Orthokin-Injektionen in Gelenke stellen eine gute Möglichkeit dar, auf Cortison oder Cortison-artige Präparate im Rahmen der Injektionstherapie in Gelenke zu verzichten.
Als körpereigener Antientzündungsstoff (Interleukin-1-Rezeptor-Antagonist) bietet Orthokin die Möglichkeit, Reizzustände ohne die für Cortison typischen Nebenwirkungen zu behandeln.

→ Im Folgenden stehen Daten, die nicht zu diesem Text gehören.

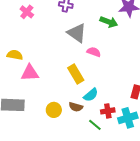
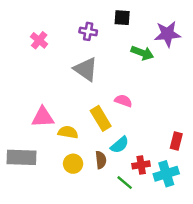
gray triangle: (77, 33) -> (86, 69), moved
pink semicircle: (94, 52) -> (123, 101), moved
yellow semicircle: (15, 55) -> (68, 132), moved
brown semicircle: (76, 107) -> (101, 160), turned -112

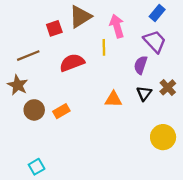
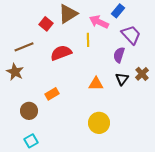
blue rectangle: (157, 13) -> (118, 11), moved
pink arrow: (117, 26) -> (99, 22), turned -48
red square: (54, 28) -> (46, 24), turned -32
brown circle: (34, 110) -> (29, 111), moved
yellow circle: (163, 137) -> (99, 123), moved

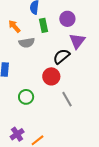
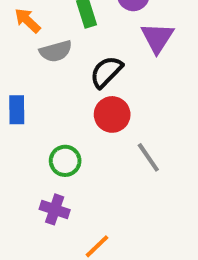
black semicircle: (61, 56) -> (106, 72), moved
purple cross: (17, 134) -> (55, 209), moved, turned -32

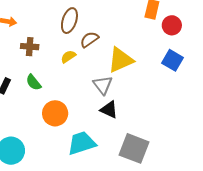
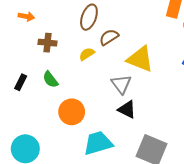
yellow triangle: (120, 60) -> (140, 59), turned 44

Es gibt viele verschiedene, häufig gemeinsame Ursachen für die Entstehung von Knorpelschäden, der Arthrose. Außer individueller Veranlagung, Körpergewicht, Belastung durch Beruf und / oder Sport spielt das Alter der Betroffenen die entscheidende Rolle. In Deutschland leiden etwa 8 Millionen Menschen an Arthrose. Bei über 80% der über 55-jährigen finden sich im Röntgenbild bereits Anzeichen eines Knorpelabbaus. Dadurch kann es zu Gelenkschmerzen und einer zunehmenden Bewegungseinschränkung kommen.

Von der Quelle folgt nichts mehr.